This summer the Met Office was able to take advantage of a nanosatellite being used as a technology demonstrator by the European Space Agency (ESA) to gather weather information. The satellite, GomX-3, was built by the Danish CubeSat developer GomSpace. Using technology not tested in this way before, our scientists were able to use this satellite to gather wind and temperature observations over a large part of the globe.
The data was collected from messages sent routinely from aircraft back to Air Traffic Control. This experiment has proven that by exploiting existing technology in new ways it is possible to obtain weather data for locations which may be data sparse. In the future this data could be fed into numerical weather models to help improve the accuracy of weather forecasts.
The ESA technology demonstrator, GomX-3, was designed to collect Automatic Data Surveillance – Broadcast (ADS-B) messages to track aircraft from space using a nanosatellite. Collaboratively GomSpace, ESA and the Met Office agreed on an extended mission which would involve reprogramming GomX-3 whilst it was in orbit around the Earth to collect additional parameters required to calculate wind and temperature observations.
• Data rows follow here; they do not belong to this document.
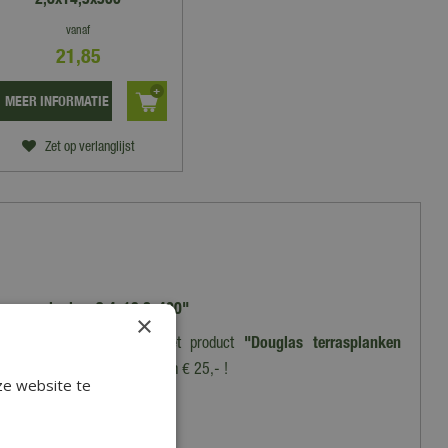
vanaf
21
,
85
MEER INFORMATIE
Zet op verlanglijst
as terrasplanken 2,4x13,8x400"
×
chrijf een recensie over het product
"Douglas terrasplanken
et Cadeaukaart
ter waarde van € 25,- !
ze website te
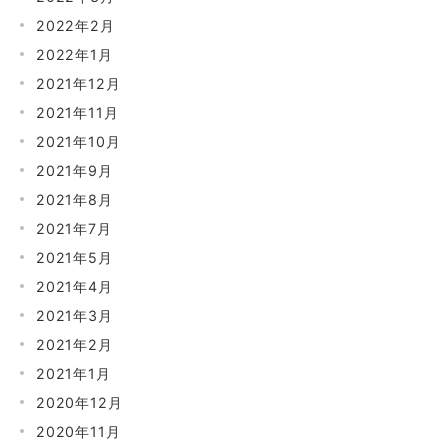
2022年2月
2022年1月
2021年12月
2021年11月
2021年10月
2021年9月
2021年8月
2021年7月
2021年5月
2021年4月
2021年3月
2021年2月
2021年1月
2020年12月
2020年11月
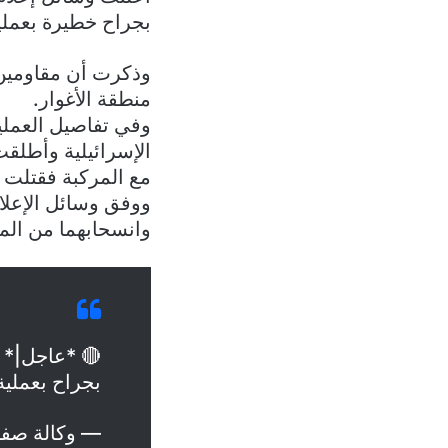
بجراح خطيرة بعملية
وذكرت أن مقاومين 
منطقة الأغوار.
وفي تفاصيل العملي
الإسرائيلية وأطلق
مع المركبة فقتلت إ
ووفق وسائل الإعلام
وانسحابهما من ال
🔴 *عاجل|* و
بجراح بعملية
— وكالة صفا (@Ps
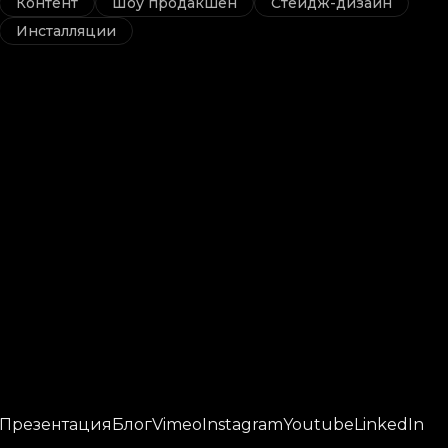
Контент
Шоу продакшен
Стейдж-дизайн
Инсталляции
Презентация
Блог
Vimeo
Instagram
Youtube
LinkedIn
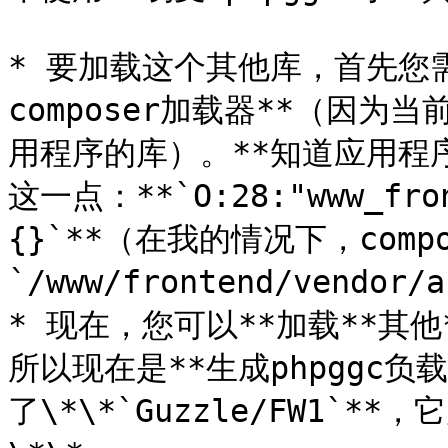
* 要加载这个其他库，首先您需
composer加载器**（因
用程序的库）。**知道应用程
这一点：**`O:28:"www_fron
{}`**（在我的情况下，comp
`/www/frontend/vendor/
* 现在，您可以**加载**其他*
所以现在是**生成phpggc
了\*\*`Guzzle/FW1`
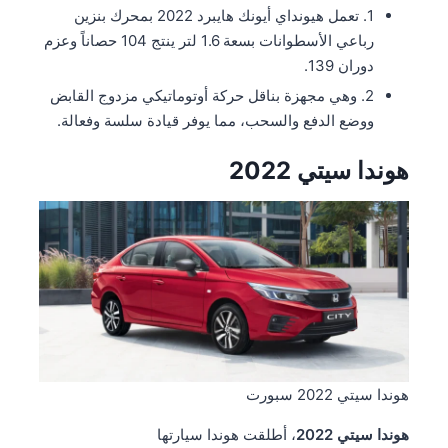
1. تعمل هيونداي أيونك هايبرد 2022 بمحرك بنزين
رباعي الأسطوانات بسعة 1.6 لتر ينتج 104 حصاناً وعزم
دوران 139.
2. وهي مجهزة بناقل حركة أوتوماتيكي مزدوج القابض
ووضع الدفع والسحب، مما يوفر قيادة سلسة وفعالة.
هوندا سيتي 2022
هوندا سيتي 2022 سبورت
هوندا سيتي 2022
، أطلقت هوندا سيارتها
These are called Mode-S Enhanced Surveillance (EHS) parameters. The reprogramming was successful and data was collected for two weeks over a large part of the globe. The locations of all of these derived observations are shown below as the red dots. The blue lines show the track of the satellite during this period.
The Met Office has been investigating this aircraft derived data method since 2011. Mode-S EHS is used by Air Traffic Management to obtain situation information from aircraft. This data combined with the position ADS-B data allows wind and temperature to be calculated at the location of the aircraft. There are currently 6 ground based receivers located throughout the UK and Channel Islands collecting the data and deriving up to 6.8 million observations of wind and temperature per day from aircraft in flight across UK airspace. This is an increase from just 10000 aircraft observations over the UK per day!
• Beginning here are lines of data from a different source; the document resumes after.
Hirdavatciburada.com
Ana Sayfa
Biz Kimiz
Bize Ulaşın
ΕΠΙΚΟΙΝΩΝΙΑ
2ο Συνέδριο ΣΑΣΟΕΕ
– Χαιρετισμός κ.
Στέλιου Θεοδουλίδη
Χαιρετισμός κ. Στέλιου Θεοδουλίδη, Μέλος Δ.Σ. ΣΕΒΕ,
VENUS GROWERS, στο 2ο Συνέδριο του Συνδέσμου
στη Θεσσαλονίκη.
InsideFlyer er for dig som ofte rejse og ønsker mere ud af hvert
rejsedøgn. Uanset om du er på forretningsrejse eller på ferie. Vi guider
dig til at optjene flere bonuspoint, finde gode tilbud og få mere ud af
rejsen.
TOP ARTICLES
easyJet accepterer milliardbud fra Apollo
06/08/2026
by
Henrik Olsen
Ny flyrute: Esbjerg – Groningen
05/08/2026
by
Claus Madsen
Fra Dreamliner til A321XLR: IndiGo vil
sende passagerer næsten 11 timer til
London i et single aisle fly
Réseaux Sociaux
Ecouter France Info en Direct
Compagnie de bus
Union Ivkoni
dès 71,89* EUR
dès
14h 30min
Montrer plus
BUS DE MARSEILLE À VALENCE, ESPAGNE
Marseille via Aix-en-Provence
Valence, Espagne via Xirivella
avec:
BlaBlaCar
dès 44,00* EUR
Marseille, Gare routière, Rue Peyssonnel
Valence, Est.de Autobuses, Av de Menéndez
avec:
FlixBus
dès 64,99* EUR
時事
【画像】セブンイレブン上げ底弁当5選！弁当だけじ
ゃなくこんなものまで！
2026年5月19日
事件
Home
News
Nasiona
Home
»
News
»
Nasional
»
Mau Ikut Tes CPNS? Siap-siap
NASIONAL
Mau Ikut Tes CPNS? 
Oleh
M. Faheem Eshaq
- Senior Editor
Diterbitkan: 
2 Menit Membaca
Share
A large part of the work over the last 5 years has been around understanding the quality of the observations. Comparisons to our high resolution operational model have been conducted on every model run since 2013. We’ve also made use of the Facility for Airborne Atmospheric Measurements and compared the observations to those made by the research grade instrumentation on the aircraft. The quality of the wind observations has been found to be comparable to more traditionally sourced aircraft data, while the temperature information requires some additional manipulation.
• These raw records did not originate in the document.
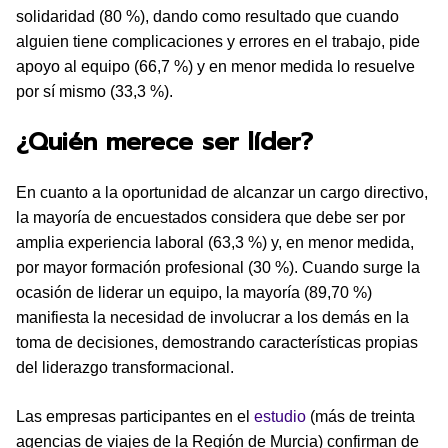
solidaridad (80 %), dando como resultado que cuando
alguien tiene complicaciones y errores en el trabajo, pide
apoyo al equipo (66,7 %) y en menor medida lo resuelve
por sí mismo (33,3 %).
¿Quién merece ser líder?
En cuanto a la oportunidad de alcanzar un cargo directivo,
la mayoría de encuestados considera que debe ser por
amplia experiencia laboral (63,3 %) y, en menor medida,
por mayor formación profesional (30 %). Cuando surge la
ocasión de liderar un equipo, la mayoría (89,70 %)
manifiesta la necesidad de involucrar a los demás en la
toma de decisiones, demostrando características propias
del liderazgo transformacional.
Las empresas participantes en el
estudio
(más de treinta
agencias de viajes de la Región de Murcia) confirman de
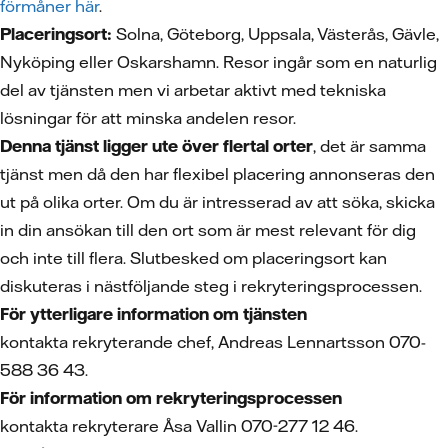
förmåner här
.
Placeringsort:
Solna, Göteborg, Uppsala, Västerås, Gävle,
Nyköping eller Oskarshamn. Resor ingår som en naturlig
del av tjänsten men vi arbetar aktivt med tekniska
lösningar för att minska andelen resor.
Denna tjänst ligger ute över flertal orter
, det är samma
tjänst men då den har flexibel placering annonseras den
ut på olika orter. Om du är intresserad av att söka, skicka
in din ansökan till den ort som är mest relevant för dig
och inte till flera. Slutbesked om placeringsort kan
diskuteras i nästföljande steg i rekryteringsprocessen.
För ytterligare information om tjänsten
kontakta rekryterande chef, Andreas Lennartsson 070-
588 36 43.
För information om rekryteringsprocessen
kontakta rekryterare Åsa Vallin 070-277 12 46.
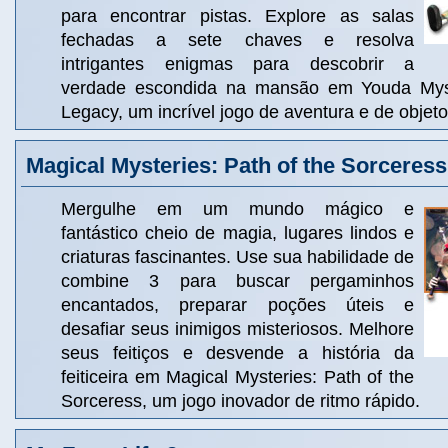
para encontrar pistas. Explore as salas
fechadas a sete chaves e resolva
intrigantes enigmas para descobrir a
verdade escondida na mansão em Youda Mys
Legacy, um incrível jogo de aventura e de objet
Magical Mysteries: Path of the Sorceress
Mergulhe em um mundo mágico e
fantástico cheio de magia, lugares lindos e
criaturas fascinantes. Use sua habilidade de
combine 3 para buscar pergaminhos
encantados, preparar poções úteis e
desafiar seus inimigos misteriosos. Melhore
seus feitiços e desvende a história da
feiticeira em Magical Mysteries: Path of the
Sorceress, um jogo inovador de ritmo rápido.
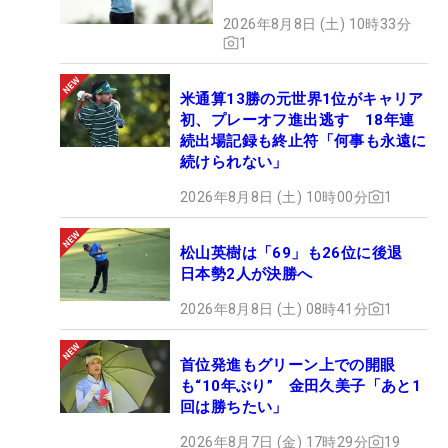
2026年8月8日 (土) 10時33分
1
米通算13勝の元世界1位がキャリア
初、プレーオフ進出逃す 18年連
続出場記録も終止符「何事も永遠に
続けられない」
2026年8月8日 (土) 10時00分
1
松山英樹は「69」も26位に後退
日本勢2人が決勝へ
2026年8月8日 (土) 08時41分
1
首位発進もグリーン上での開眼
も“10年ぶり” 金田久美子「あと1
回は勝ちたい」
2026年8月7日 (金) 17時29分
19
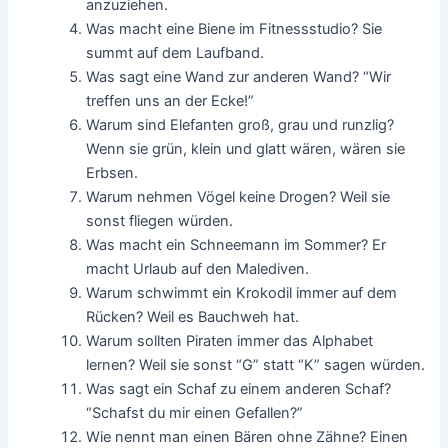
anzuziehen.
Was macht eine Biene im Fitnessstudio? Sie
summt auf dem Laufband.
Was sagt eine Wand zur anderen Wand? “Wir
treffen uns an der Ecke!”
Warum sind Elefanten groß, grau und runzlig?
Wenn sie grün, klein und glatt wären, wären sie
Erbsen.
Warum nehmen Vögel keine Drogen? Weil sie
sonst fliegen würden.
Was macht ein Schneemann im Sommer? Er
macht Urlaub auf den Malediven.
Warum schwimmt ein Krokodil immer auf dem
Rücken? Weil es Bauchweh hat.
Warum sollten Piraten immer das Alphabet
lernen? Weil sie sonst “G” statt “K” sagen würden.
Was sagt ein Schaf zu einem anderen Schaf?
“Schafst du mir einen Gefallen?”
Wie nennt man einen Bären ohne Zähne? Einen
The increasing number of observations is important to drive the mathematical models used in weather forecasting. The resolution of the models is ever increasing; over the UK the Met Office now uses a model with a grid spacing of 1.5km, everyday this model uses around 250,000 upper air wind observations. This data is used to nudge the model of the atmosphere closer to what is being measured, ultimately leading to improvements in the forecast. To keep pace with improvements in models, novel methods of gathering observations must be used like those explored in this mission.
Edmund Stone, Observation Scientist at the Met Office said: “This information will be useful in the future in increasing the global observation network coverage, both from the ground and also from orbit. The project has also shown that it is feasible to use small, relatively low cost satellites for the collection of data for atmospheric measurement”.
These results have changed our view of data availability, demonstrating that there is Mode-S EHS/ADS-B data available from significant areas, including data from every continent (excluding Antarctica). It is estimated that there is in excess of 100,000,000 observations available globally each day that are currently not being collected or used by the meteorology community. The challenge now comes in trying to harness this resource.